No, you cannot. You can only ensure your end points are the end points you think they are. In no way, shape, or form do things like IPsec, SSL, etc. verify or control the intermediate hops.
3. When you are running some number of trace routes per hour to see how and where your packets are going you spot the additional hops.
The presentation specifically shows hiding the hops by re-writing TTLs. Perhaps you do not understand this attack as well as you thought?
4. If you do cold potatoe routing and know where you peering points are and what the acls and peering policies are it is more difficult to hijack.
Would that network operators were so diligent.
And finally you use high speed optical paths or broad band ISDN (ATM) why route when you can deterministically switch.

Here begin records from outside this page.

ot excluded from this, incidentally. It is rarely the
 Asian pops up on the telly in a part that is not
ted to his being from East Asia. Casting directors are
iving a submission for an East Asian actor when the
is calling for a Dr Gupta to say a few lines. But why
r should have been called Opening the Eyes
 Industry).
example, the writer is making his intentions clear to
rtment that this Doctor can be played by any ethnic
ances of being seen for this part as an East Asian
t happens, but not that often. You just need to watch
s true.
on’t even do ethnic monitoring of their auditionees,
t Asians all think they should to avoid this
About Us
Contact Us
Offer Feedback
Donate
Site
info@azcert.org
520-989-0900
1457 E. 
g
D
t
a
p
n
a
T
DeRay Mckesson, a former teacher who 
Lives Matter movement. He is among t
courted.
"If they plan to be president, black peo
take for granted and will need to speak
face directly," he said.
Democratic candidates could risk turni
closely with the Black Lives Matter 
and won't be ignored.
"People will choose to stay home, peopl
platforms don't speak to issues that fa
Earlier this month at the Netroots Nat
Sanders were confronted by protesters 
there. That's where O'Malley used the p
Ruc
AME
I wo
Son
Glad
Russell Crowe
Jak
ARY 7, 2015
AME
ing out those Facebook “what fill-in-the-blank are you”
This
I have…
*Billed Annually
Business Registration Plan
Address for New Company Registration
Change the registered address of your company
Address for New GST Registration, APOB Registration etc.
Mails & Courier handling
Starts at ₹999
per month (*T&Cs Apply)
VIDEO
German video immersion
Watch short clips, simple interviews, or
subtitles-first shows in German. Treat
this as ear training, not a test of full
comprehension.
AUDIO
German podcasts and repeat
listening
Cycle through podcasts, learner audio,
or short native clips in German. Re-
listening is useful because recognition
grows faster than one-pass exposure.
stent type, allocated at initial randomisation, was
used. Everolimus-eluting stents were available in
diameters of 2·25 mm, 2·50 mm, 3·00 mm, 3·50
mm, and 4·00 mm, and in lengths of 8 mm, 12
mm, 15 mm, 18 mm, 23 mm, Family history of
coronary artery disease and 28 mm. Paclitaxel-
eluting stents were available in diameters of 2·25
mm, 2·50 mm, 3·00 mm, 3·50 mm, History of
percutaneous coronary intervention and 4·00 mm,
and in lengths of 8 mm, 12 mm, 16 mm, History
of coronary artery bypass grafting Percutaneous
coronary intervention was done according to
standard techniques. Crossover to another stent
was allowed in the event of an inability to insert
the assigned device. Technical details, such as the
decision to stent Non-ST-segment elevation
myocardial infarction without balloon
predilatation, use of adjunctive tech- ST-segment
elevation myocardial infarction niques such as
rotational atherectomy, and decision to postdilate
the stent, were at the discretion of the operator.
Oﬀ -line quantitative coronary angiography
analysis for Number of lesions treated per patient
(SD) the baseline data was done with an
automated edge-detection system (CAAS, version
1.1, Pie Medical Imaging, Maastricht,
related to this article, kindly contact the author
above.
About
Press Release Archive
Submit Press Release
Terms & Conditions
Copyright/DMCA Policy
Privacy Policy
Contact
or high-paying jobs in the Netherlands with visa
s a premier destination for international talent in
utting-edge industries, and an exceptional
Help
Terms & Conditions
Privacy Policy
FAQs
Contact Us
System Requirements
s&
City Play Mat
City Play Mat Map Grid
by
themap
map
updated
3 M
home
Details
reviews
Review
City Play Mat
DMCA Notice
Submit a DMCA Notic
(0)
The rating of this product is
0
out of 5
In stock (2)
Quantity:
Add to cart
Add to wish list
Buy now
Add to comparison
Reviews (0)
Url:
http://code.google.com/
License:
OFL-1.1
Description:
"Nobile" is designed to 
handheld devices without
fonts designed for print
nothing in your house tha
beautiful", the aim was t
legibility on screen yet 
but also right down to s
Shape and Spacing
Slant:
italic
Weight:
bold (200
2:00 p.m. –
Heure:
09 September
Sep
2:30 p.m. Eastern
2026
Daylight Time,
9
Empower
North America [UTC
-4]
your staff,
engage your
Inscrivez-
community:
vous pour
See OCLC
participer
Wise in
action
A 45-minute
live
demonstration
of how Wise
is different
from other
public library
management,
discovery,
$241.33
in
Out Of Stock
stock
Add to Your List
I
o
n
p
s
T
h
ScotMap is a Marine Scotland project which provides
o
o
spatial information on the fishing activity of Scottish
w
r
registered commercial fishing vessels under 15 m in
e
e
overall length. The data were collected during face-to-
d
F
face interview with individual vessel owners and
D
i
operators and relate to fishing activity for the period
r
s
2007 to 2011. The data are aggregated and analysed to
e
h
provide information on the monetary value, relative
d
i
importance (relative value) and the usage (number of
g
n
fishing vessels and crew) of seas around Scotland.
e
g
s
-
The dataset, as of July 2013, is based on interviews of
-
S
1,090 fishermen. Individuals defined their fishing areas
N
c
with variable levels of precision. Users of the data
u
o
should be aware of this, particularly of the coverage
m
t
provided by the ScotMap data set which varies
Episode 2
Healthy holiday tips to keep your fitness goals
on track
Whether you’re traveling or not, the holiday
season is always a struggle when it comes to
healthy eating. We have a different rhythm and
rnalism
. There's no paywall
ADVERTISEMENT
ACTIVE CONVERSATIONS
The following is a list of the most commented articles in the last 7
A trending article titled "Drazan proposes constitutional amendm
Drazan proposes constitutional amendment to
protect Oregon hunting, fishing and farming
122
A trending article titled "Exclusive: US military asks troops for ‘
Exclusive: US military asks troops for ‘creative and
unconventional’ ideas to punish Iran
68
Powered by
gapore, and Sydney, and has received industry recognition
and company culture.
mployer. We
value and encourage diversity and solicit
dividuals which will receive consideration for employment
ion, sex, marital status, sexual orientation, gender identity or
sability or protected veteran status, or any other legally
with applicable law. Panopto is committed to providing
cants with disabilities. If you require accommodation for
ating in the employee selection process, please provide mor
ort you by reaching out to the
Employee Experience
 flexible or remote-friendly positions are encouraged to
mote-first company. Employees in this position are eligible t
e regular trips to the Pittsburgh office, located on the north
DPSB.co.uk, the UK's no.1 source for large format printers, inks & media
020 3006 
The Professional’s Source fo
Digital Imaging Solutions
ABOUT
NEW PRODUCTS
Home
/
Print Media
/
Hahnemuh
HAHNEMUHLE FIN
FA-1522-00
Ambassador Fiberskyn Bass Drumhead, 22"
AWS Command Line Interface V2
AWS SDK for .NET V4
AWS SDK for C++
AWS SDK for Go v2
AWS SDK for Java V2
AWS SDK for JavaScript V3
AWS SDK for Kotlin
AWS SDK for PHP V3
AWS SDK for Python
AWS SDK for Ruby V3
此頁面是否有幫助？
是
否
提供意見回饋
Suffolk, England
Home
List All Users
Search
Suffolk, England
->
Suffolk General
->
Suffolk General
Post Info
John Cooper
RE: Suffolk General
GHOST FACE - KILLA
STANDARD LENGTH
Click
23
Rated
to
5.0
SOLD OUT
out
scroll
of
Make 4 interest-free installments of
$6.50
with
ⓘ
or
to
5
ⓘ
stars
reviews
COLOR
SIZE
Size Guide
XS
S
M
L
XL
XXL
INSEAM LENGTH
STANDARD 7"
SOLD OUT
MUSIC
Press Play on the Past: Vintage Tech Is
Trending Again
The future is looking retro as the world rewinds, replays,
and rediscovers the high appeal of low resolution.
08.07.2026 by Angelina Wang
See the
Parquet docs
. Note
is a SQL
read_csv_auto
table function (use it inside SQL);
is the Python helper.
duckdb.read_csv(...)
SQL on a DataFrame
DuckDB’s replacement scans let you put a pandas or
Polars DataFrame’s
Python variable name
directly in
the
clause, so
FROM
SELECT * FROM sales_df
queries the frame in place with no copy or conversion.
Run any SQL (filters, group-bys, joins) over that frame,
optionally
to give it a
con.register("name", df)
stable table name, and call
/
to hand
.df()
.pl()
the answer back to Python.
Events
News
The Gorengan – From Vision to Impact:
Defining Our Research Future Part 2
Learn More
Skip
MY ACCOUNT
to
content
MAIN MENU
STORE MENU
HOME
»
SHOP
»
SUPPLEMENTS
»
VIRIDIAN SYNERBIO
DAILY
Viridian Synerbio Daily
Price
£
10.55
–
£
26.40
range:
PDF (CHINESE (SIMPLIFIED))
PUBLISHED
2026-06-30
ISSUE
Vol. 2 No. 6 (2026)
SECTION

Because people want to be able to reach the entire planet with a single port and without "deterministically" creating paths to every single end point.
Why use ISDN (ATM) when you can do something useful?
what do mpls, ipsec tunnels, ssl have anything to do with someone
announcing your address space and hijacking youre prefixes??
i think we all know this is not new.. and these guys didnt claim it to
be.. they're not presenting this to a 'xNOG' crowd, defcon has a
different type of audience..im not saying they dont know about this
kind of insecurity, but it is nice to see this material being
presented, and exposing it to different 'groups' especially with a
live demo...
The traceroute utility that I used gave me a list of hops that the packet I was interested in transited and a time when it transited the hop. When the TTL was reached it would terminate the listing.
When ever I had performance issues on my networks or with my networks links it would indicate if the standard route was being taken or another one. When certain links went down several additional hops would be added to the list.
The traceroute utility that I used gave me a list of hops that the packet I was interested in transited and a time when it transited the hop. When the TTL was reached it would terminate the listing.
You are very confused how traceroute works.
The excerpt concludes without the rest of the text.